§ **WHAT THE EXERCISE ASKS**:
Look through the records and copy every line in which "them" appears.

§ **INPUT DATA**:
=== Section Start ===
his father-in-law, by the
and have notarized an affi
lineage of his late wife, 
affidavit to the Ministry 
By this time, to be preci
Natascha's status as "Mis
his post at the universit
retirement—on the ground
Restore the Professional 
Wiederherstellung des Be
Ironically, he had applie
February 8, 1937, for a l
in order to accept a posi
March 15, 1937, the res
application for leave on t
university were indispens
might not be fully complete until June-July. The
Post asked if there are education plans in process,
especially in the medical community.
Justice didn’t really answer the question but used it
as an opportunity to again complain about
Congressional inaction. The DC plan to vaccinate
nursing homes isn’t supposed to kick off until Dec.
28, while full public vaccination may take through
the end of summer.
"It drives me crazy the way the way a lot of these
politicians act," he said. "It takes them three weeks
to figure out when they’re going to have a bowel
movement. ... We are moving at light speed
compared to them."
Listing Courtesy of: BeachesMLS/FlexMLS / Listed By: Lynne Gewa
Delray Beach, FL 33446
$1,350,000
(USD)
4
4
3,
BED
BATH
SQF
=== Section End ===
§ **TASK SOLUTION**:
politicians act," he said. "It takes them three weeks
compared to them."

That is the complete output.